Penny Draper has the voice of a storyteller, and like all good stories, Day of the Cyclone cries to be read out loud. Not only do the voices of the characters ring true, but the voice of the narrator also clearly rings through.
Set against the backdrop of Regina’s 1912 “cyclone,” which was actually a tornado, this book is part of the Coteau Books for Kids’ Disaster Strikes! series.
The story revolves around young Ella Barclay, daughter of the local banker, and Billy Forsythe, a mysterious boy she meets, who is newly arrived in the city. Their initial encounter goes badly, and their misunderstandings continue at length. This is compounded by the fact that Billy has something to hide, and Ella’s parents do not approve of the newcomer they view as lower class.

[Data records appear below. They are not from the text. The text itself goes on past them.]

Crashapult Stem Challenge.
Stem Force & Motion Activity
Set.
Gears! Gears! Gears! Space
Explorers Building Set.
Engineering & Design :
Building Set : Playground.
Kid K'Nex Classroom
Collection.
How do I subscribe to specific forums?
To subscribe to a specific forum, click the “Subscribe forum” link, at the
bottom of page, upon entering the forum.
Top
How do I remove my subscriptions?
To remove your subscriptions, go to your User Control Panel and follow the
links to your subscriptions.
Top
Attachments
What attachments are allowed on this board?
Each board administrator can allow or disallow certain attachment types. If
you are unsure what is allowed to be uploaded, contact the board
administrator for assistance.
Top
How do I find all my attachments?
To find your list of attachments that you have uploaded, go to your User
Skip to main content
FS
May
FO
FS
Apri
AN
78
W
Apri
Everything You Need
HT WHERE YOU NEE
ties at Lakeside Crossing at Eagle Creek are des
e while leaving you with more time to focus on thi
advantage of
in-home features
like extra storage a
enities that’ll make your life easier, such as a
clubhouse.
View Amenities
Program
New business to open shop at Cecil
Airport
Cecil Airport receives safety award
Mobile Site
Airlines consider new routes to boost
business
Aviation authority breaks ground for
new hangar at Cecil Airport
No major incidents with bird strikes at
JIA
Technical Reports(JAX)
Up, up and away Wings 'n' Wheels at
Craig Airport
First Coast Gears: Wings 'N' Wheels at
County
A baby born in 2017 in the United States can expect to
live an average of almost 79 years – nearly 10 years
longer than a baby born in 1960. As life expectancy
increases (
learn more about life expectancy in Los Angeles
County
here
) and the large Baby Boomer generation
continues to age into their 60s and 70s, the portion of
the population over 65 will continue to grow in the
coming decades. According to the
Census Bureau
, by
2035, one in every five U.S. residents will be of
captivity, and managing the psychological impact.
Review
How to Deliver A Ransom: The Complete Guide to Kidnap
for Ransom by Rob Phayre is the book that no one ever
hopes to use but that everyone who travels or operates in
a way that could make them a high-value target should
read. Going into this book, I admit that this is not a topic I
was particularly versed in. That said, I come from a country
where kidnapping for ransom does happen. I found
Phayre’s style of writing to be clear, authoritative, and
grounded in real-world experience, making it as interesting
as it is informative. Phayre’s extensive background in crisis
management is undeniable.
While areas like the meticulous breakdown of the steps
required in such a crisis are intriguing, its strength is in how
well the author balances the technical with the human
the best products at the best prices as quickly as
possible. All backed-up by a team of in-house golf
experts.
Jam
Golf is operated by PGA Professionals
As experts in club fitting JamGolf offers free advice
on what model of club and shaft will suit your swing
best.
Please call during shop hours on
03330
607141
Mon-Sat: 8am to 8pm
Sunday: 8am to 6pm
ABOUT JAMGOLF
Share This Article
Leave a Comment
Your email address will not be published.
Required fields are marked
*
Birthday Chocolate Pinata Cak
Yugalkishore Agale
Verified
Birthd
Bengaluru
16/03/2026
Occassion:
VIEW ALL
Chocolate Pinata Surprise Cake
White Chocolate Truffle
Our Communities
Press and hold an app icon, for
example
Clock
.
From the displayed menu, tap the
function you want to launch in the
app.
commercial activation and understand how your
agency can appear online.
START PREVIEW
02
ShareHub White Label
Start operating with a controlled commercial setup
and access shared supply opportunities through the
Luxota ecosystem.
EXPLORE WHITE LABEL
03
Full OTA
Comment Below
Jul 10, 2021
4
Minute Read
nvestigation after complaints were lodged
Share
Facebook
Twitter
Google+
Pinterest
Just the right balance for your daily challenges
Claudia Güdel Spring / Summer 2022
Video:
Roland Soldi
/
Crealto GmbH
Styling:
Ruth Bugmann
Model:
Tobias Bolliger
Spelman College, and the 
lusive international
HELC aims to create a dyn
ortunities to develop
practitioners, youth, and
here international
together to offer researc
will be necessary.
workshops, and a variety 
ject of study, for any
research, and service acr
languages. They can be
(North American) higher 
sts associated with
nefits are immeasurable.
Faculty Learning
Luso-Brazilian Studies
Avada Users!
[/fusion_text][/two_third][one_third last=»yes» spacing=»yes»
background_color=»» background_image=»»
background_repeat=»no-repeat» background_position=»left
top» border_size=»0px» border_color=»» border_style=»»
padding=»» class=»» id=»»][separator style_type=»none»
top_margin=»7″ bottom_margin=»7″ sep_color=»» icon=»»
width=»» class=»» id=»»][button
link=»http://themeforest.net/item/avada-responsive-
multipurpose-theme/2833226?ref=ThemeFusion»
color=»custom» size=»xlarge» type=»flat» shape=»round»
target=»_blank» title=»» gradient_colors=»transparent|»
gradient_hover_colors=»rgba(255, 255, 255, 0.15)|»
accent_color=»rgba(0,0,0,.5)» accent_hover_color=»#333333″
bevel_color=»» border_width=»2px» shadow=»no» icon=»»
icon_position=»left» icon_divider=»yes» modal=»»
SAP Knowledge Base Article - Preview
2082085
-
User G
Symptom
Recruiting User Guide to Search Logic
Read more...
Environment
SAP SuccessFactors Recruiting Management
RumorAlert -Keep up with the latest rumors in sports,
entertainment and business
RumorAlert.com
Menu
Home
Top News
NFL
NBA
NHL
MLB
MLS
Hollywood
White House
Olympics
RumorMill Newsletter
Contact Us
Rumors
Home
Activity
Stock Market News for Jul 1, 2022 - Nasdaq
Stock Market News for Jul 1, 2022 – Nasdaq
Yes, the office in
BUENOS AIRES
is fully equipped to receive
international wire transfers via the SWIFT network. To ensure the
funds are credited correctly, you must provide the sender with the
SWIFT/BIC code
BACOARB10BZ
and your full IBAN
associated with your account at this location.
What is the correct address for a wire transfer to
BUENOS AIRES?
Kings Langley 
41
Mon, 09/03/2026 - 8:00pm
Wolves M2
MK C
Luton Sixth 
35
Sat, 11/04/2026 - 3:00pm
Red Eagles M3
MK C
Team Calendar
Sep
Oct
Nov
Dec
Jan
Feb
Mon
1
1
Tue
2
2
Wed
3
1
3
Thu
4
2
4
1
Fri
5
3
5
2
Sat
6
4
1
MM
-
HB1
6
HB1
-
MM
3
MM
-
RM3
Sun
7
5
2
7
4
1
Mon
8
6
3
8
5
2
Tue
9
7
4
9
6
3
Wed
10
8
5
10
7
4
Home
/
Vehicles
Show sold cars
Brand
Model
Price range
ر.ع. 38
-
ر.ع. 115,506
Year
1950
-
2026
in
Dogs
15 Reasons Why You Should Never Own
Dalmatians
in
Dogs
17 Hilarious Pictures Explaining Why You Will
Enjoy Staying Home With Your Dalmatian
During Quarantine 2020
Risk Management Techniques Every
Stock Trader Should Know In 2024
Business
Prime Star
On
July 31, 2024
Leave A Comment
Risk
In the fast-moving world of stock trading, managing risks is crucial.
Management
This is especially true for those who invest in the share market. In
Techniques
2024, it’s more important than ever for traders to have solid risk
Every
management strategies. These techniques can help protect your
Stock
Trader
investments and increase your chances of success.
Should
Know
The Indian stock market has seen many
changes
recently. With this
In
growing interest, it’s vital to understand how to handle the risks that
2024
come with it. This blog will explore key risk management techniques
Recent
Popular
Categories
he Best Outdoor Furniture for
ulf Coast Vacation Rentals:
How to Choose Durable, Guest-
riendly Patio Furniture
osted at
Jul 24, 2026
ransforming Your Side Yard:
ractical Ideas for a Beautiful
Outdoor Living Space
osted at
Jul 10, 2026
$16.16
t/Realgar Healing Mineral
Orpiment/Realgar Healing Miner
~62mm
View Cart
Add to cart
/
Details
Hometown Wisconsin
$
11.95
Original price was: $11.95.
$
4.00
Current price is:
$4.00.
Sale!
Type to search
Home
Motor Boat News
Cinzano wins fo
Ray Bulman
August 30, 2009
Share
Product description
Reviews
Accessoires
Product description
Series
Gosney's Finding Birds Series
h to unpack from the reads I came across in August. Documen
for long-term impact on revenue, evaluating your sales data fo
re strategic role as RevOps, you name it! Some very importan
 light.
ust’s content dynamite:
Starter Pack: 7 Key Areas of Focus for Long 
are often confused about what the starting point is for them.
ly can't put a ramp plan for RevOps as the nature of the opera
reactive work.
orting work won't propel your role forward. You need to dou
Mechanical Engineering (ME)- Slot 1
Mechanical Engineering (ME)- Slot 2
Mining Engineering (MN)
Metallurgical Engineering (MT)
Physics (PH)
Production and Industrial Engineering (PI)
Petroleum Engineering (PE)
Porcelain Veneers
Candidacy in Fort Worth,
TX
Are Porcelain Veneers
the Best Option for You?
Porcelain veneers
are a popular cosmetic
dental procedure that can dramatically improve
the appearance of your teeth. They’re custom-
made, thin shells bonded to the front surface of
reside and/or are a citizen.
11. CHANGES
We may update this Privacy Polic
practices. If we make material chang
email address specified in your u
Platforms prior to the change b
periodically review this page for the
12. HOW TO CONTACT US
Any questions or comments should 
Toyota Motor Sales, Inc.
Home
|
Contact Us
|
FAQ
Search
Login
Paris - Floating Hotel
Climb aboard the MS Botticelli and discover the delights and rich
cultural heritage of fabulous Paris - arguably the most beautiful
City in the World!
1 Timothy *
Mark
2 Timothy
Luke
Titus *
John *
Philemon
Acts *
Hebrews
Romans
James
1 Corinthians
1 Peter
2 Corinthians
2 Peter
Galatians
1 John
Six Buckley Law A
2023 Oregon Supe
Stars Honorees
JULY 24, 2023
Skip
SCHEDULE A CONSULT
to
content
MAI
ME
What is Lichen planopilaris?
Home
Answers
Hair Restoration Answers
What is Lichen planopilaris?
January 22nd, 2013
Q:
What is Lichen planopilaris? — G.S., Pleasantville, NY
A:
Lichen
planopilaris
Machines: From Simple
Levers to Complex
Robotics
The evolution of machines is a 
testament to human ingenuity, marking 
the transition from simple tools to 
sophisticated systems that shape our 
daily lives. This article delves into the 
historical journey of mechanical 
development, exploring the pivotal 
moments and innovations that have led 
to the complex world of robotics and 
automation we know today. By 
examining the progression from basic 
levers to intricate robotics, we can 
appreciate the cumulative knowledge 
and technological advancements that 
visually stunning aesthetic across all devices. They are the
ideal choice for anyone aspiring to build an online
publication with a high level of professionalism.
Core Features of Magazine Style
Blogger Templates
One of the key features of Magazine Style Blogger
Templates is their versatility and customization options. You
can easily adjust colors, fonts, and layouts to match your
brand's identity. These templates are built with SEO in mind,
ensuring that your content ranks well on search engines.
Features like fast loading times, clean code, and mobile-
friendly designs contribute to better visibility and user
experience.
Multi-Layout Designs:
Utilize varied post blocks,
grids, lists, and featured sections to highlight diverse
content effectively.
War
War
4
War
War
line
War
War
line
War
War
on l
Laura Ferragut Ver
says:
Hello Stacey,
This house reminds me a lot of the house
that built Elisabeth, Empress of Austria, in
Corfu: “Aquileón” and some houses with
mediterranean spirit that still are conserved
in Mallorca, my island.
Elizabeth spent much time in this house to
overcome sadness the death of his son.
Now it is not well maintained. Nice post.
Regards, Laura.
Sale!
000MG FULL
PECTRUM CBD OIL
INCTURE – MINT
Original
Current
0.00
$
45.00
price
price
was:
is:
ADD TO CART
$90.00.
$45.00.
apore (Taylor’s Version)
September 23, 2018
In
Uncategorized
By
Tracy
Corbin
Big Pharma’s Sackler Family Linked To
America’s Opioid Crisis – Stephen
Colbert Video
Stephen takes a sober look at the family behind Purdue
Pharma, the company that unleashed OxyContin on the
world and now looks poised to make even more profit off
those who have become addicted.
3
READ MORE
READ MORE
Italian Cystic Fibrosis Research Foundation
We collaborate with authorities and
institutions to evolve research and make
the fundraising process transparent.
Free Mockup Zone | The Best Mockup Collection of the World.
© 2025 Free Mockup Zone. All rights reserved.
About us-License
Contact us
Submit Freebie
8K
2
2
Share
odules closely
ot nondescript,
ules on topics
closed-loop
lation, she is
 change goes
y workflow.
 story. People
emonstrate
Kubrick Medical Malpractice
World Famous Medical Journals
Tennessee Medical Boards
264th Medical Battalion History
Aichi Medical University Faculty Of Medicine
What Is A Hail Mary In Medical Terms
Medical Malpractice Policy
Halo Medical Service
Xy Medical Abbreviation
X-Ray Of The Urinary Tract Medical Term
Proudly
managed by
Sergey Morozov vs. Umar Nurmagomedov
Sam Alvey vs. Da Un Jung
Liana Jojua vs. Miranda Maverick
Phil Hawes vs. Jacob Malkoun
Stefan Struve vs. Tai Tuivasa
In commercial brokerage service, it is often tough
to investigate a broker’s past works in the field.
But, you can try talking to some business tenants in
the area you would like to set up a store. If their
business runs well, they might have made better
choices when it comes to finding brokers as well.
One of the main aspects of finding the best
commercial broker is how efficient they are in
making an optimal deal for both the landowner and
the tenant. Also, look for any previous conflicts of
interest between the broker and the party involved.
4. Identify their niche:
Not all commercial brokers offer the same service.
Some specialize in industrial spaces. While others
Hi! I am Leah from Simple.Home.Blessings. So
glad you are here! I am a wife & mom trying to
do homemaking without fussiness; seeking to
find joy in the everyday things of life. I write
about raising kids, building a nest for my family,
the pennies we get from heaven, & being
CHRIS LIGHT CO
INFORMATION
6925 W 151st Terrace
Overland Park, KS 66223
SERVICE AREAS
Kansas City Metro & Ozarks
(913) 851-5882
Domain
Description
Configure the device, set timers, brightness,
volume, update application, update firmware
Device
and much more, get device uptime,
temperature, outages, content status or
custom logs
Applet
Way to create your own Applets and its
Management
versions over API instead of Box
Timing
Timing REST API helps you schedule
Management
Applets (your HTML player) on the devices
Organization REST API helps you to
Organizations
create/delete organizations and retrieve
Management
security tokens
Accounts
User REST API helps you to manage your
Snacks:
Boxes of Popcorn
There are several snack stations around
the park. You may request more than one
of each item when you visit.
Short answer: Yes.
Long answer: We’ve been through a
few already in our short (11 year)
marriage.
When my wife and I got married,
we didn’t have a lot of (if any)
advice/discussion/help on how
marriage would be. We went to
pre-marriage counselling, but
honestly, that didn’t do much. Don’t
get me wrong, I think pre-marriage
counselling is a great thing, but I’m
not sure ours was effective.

The book is a mix of fact and fiction, and Draper masterfully weaves the two together. She has done her research well, and carefully crafts the facts into a compelling creative narrative. For example, in addition to creating fictional characters, she uses the names of actual people and incorporates into her narrative the true story of the little white dog that stayed with its dead master until he was buried. Draper incorporates archival photos into the story by having Ella use her new Brownie camera, a present for her 13th birthday, to record the destruction.
Draper uses the story as a teaching tool, bringing in elements of suffragettes, ethnic minorities, and discrimination, while entertaining in the process. What a delightful way to learn!